• _Task brief_: Needed from the entries below: every line that holds the word "diseño".

(Saved data entries)
────

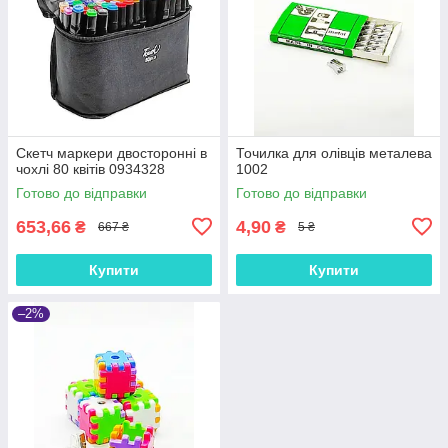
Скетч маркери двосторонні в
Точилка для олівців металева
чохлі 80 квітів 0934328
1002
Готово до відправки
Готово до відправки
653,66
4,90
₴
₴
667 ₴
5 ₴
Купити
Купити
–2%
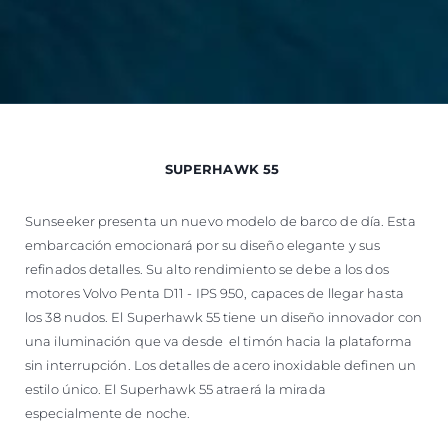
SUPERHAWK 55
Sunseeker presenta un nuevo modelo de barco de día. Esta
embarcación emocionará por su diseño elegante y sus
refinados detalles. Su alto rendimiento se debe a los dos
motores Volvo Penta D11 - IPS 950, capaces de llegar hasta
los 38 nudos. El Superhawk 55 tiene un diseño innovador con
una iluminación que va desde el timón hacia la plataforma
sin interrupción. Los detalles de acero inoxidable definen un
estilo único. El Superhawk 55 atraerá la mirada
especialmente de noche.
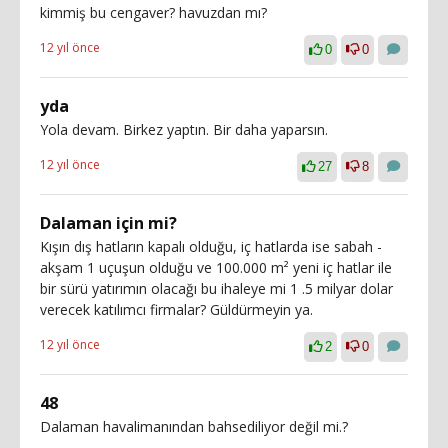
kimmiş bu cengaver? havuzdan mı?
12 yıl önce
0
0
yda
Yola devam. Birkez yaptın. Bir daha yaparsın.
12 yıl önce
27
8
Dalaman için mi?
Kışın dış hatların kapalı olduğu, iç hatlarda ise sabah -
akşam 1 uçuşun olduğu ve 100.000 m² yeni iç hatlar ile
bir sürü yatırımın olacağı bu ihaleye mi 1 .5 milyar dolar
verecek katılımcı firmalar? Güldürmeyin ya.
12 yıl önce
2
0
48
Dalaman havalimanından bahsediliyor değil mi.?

────

• _Result for this exercise_:
embarcación emocionará por su diseño elegante y sus
los 38 nudos. El Superhawk 55 tiene un diseño innovador con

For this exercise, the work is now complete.